The Secret Marketer takes it back to basics

A friend of mine runs her own business. She used to have a big job in the City, then had two kids and has now decided to use the proceeds from her maternity leave and subsequent settlement package to start her own business.

She is founder, managing director and assistant brand manager all rolled into one. Compared to the daily drudgery of corporate life, it all sounds incredibly exciting to me. She is definitely a new woman, free of the corporate ties and on a mission to prove she can go it alone.

She has secured funding from a government-backed regional fund for entrepreneurial women. She described it as a Dragons’ Den process with a lot of paperwork, but having done a great impression of hard working new mum with a great idea (rather than a recently retired City hotshot) she got the start-up cash bonus she was seeking.

We were out to dinner about a month ago, when fuelled by Cabernet Sauvignon she decided that I should become a non-executive director for her new venture. In return for being her industry adviser on all things marketing, I get to talk about something more entrepreneurial than my day job and put my years of marketing knowledge to the test in the real world (her words not mine).

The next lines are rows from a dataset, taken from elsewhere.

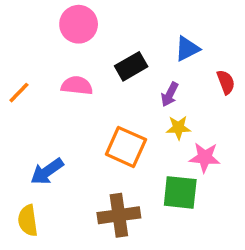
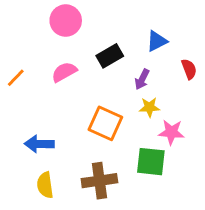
pink semicircle: (77, 86) -> (64, 72), turned -35
blue arrow: (47, 171) -> (39, 144), turned 36
yellow semicircle: (28, 221) -> (45, 185), moved

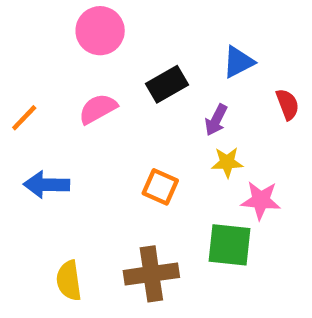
orange square: (105, 123) -> (160, 187), size x0.7
blue arrow: (39, 144) -> (47, 185), moved

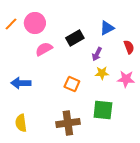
pink circle: (100, 31) -> (35, 23), moved
orange line: (24, 118) -> (11, 24), moved
pink star: (261, 200) -> (126, 79), moved
yellow semicircle: (69, 281) -> (21, 123), moved

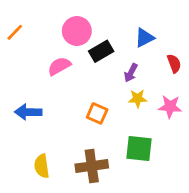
pink circle: (35, 23) -> (77, 31), moved
yellow semicircle: (21, 123) -> (42, 166), moved

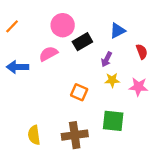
blue arrow: (28, 112) -> (18, 67), moved

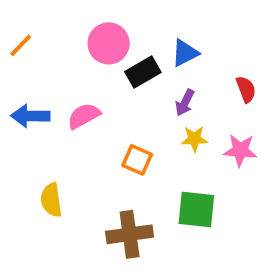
blue triangle: (118, 31) -> (185, 53), moved
pink semicircle: (48, 54) -> (84, 116), moved
yellow semicircle: (34, 135) -> (51, 200), moved

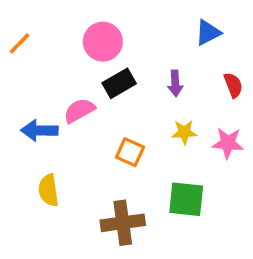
blue triangle: (185, 53) -> (208, 33), moved
black rectangle: (143, 72) -> (119, 83), moved
purple arrow: (185, 103) -> (175, 83), moved, turned -30
blue arrow: (30, 116) -> (39, 130), moved

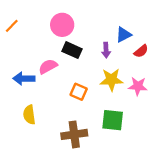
blue triangle: (208, 33) -> (124, 35), moved
black rectangle: (119, 83) -> (72, 50), turned 54
red semicircle: (233, 85) -> (141, 51), turned 72
yellow star: (184, 132) -> (111, 80), size x1.5

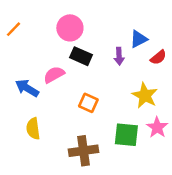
blue arrow: (24, 79) -> (27, 88), turned 30
yellow star: (111, 80) -> (145, 95), moved, turned 30
pink star: (138, 86) -> (157, 127), moved, turned 30

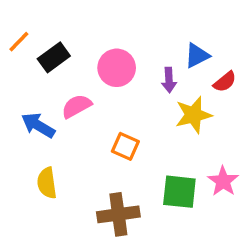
pink circle: (70, 28) -> (117, 68), moved
black rectangle: (81, 56) -> (54, 57), moved, turned -60
yellow star: (145, 95) -> (193, 115), moved, turned 30

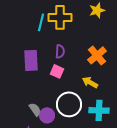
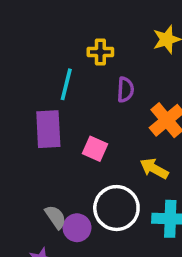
yellow cross: (60, 17) -> (100, 52), size x0.6
cyan line: (41, 22) -> (66, 84), moved
purple semicircle: (60, 51) -> (125, 90), moved

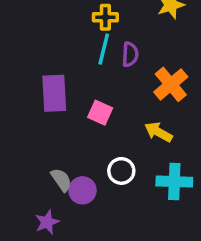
cyan line: (66, 84) -> (104, 49), moved
white circle: (116, 208) -> (121, 171), size x0.6

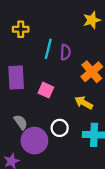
yellow cross: (105, 17) -> (21, 29), moved
gray semicircle: (61, 180) -> (21, 122), moved
purple circle: (82, 190) -> (34, 141), size x1.5

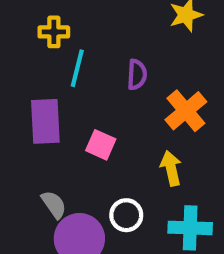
cyan line: (48, 49) -> (77, 68), moved
yellow arrow: (84, 103) -> (171, 168), turned 48

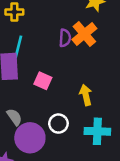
cyan line: (77, 68) -> (18, 47), moved
orange cross: (186, 111) -> (84, 34), moved

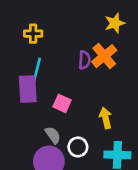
gray semicircle: (14, 117) -> (53, 135), moved

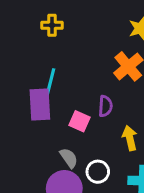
yellow cross: (33, 34) -> (52, 25), moved
purple semicircle: (84, 60) -> (105, 106), moved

My real remit is somewhere between counsellor, friend and mentor

I have always envied these new wave pluralists who boast a raft of non-executive positions. It sounds incredibly grand, getting paid a nice sum for turning up at a few board meetings and sharing the occasional word of wisdom.

Sadly my non-exec adventure is nothing of the sort. My remuneration package consists of occasional cups of coffee and the odd flapjack if there has been a good sales week. My real remit is in fact somewhere between friend, counsellor and mentor with a few specific marketing tasks thrown in.

Sadly, my friend from the City has the same view of marketing as most people out there. We do promotions and produce leaflets. In our more strategic moments, we are also good at helping to set up exhibition stands and then standing at that trade show for a whole weekend doing a good impression of a sales rep when our employer cannot afford to hire a real one.

My next job is to produce a sales presenter. I can’t remember the last time I did a sales presenter. Disappointingly, I do not have an agency or indeed a brand manager to delegate the task to. I try producing it myself with a little help from Prontaprint.

Job done I thought, but I am also in charge of direct marketing, which involves stuffing envelopes and buying the stamps. Welcome to the real world as my friend now calls it. In a weird way, I’m actually really quite enjoying it.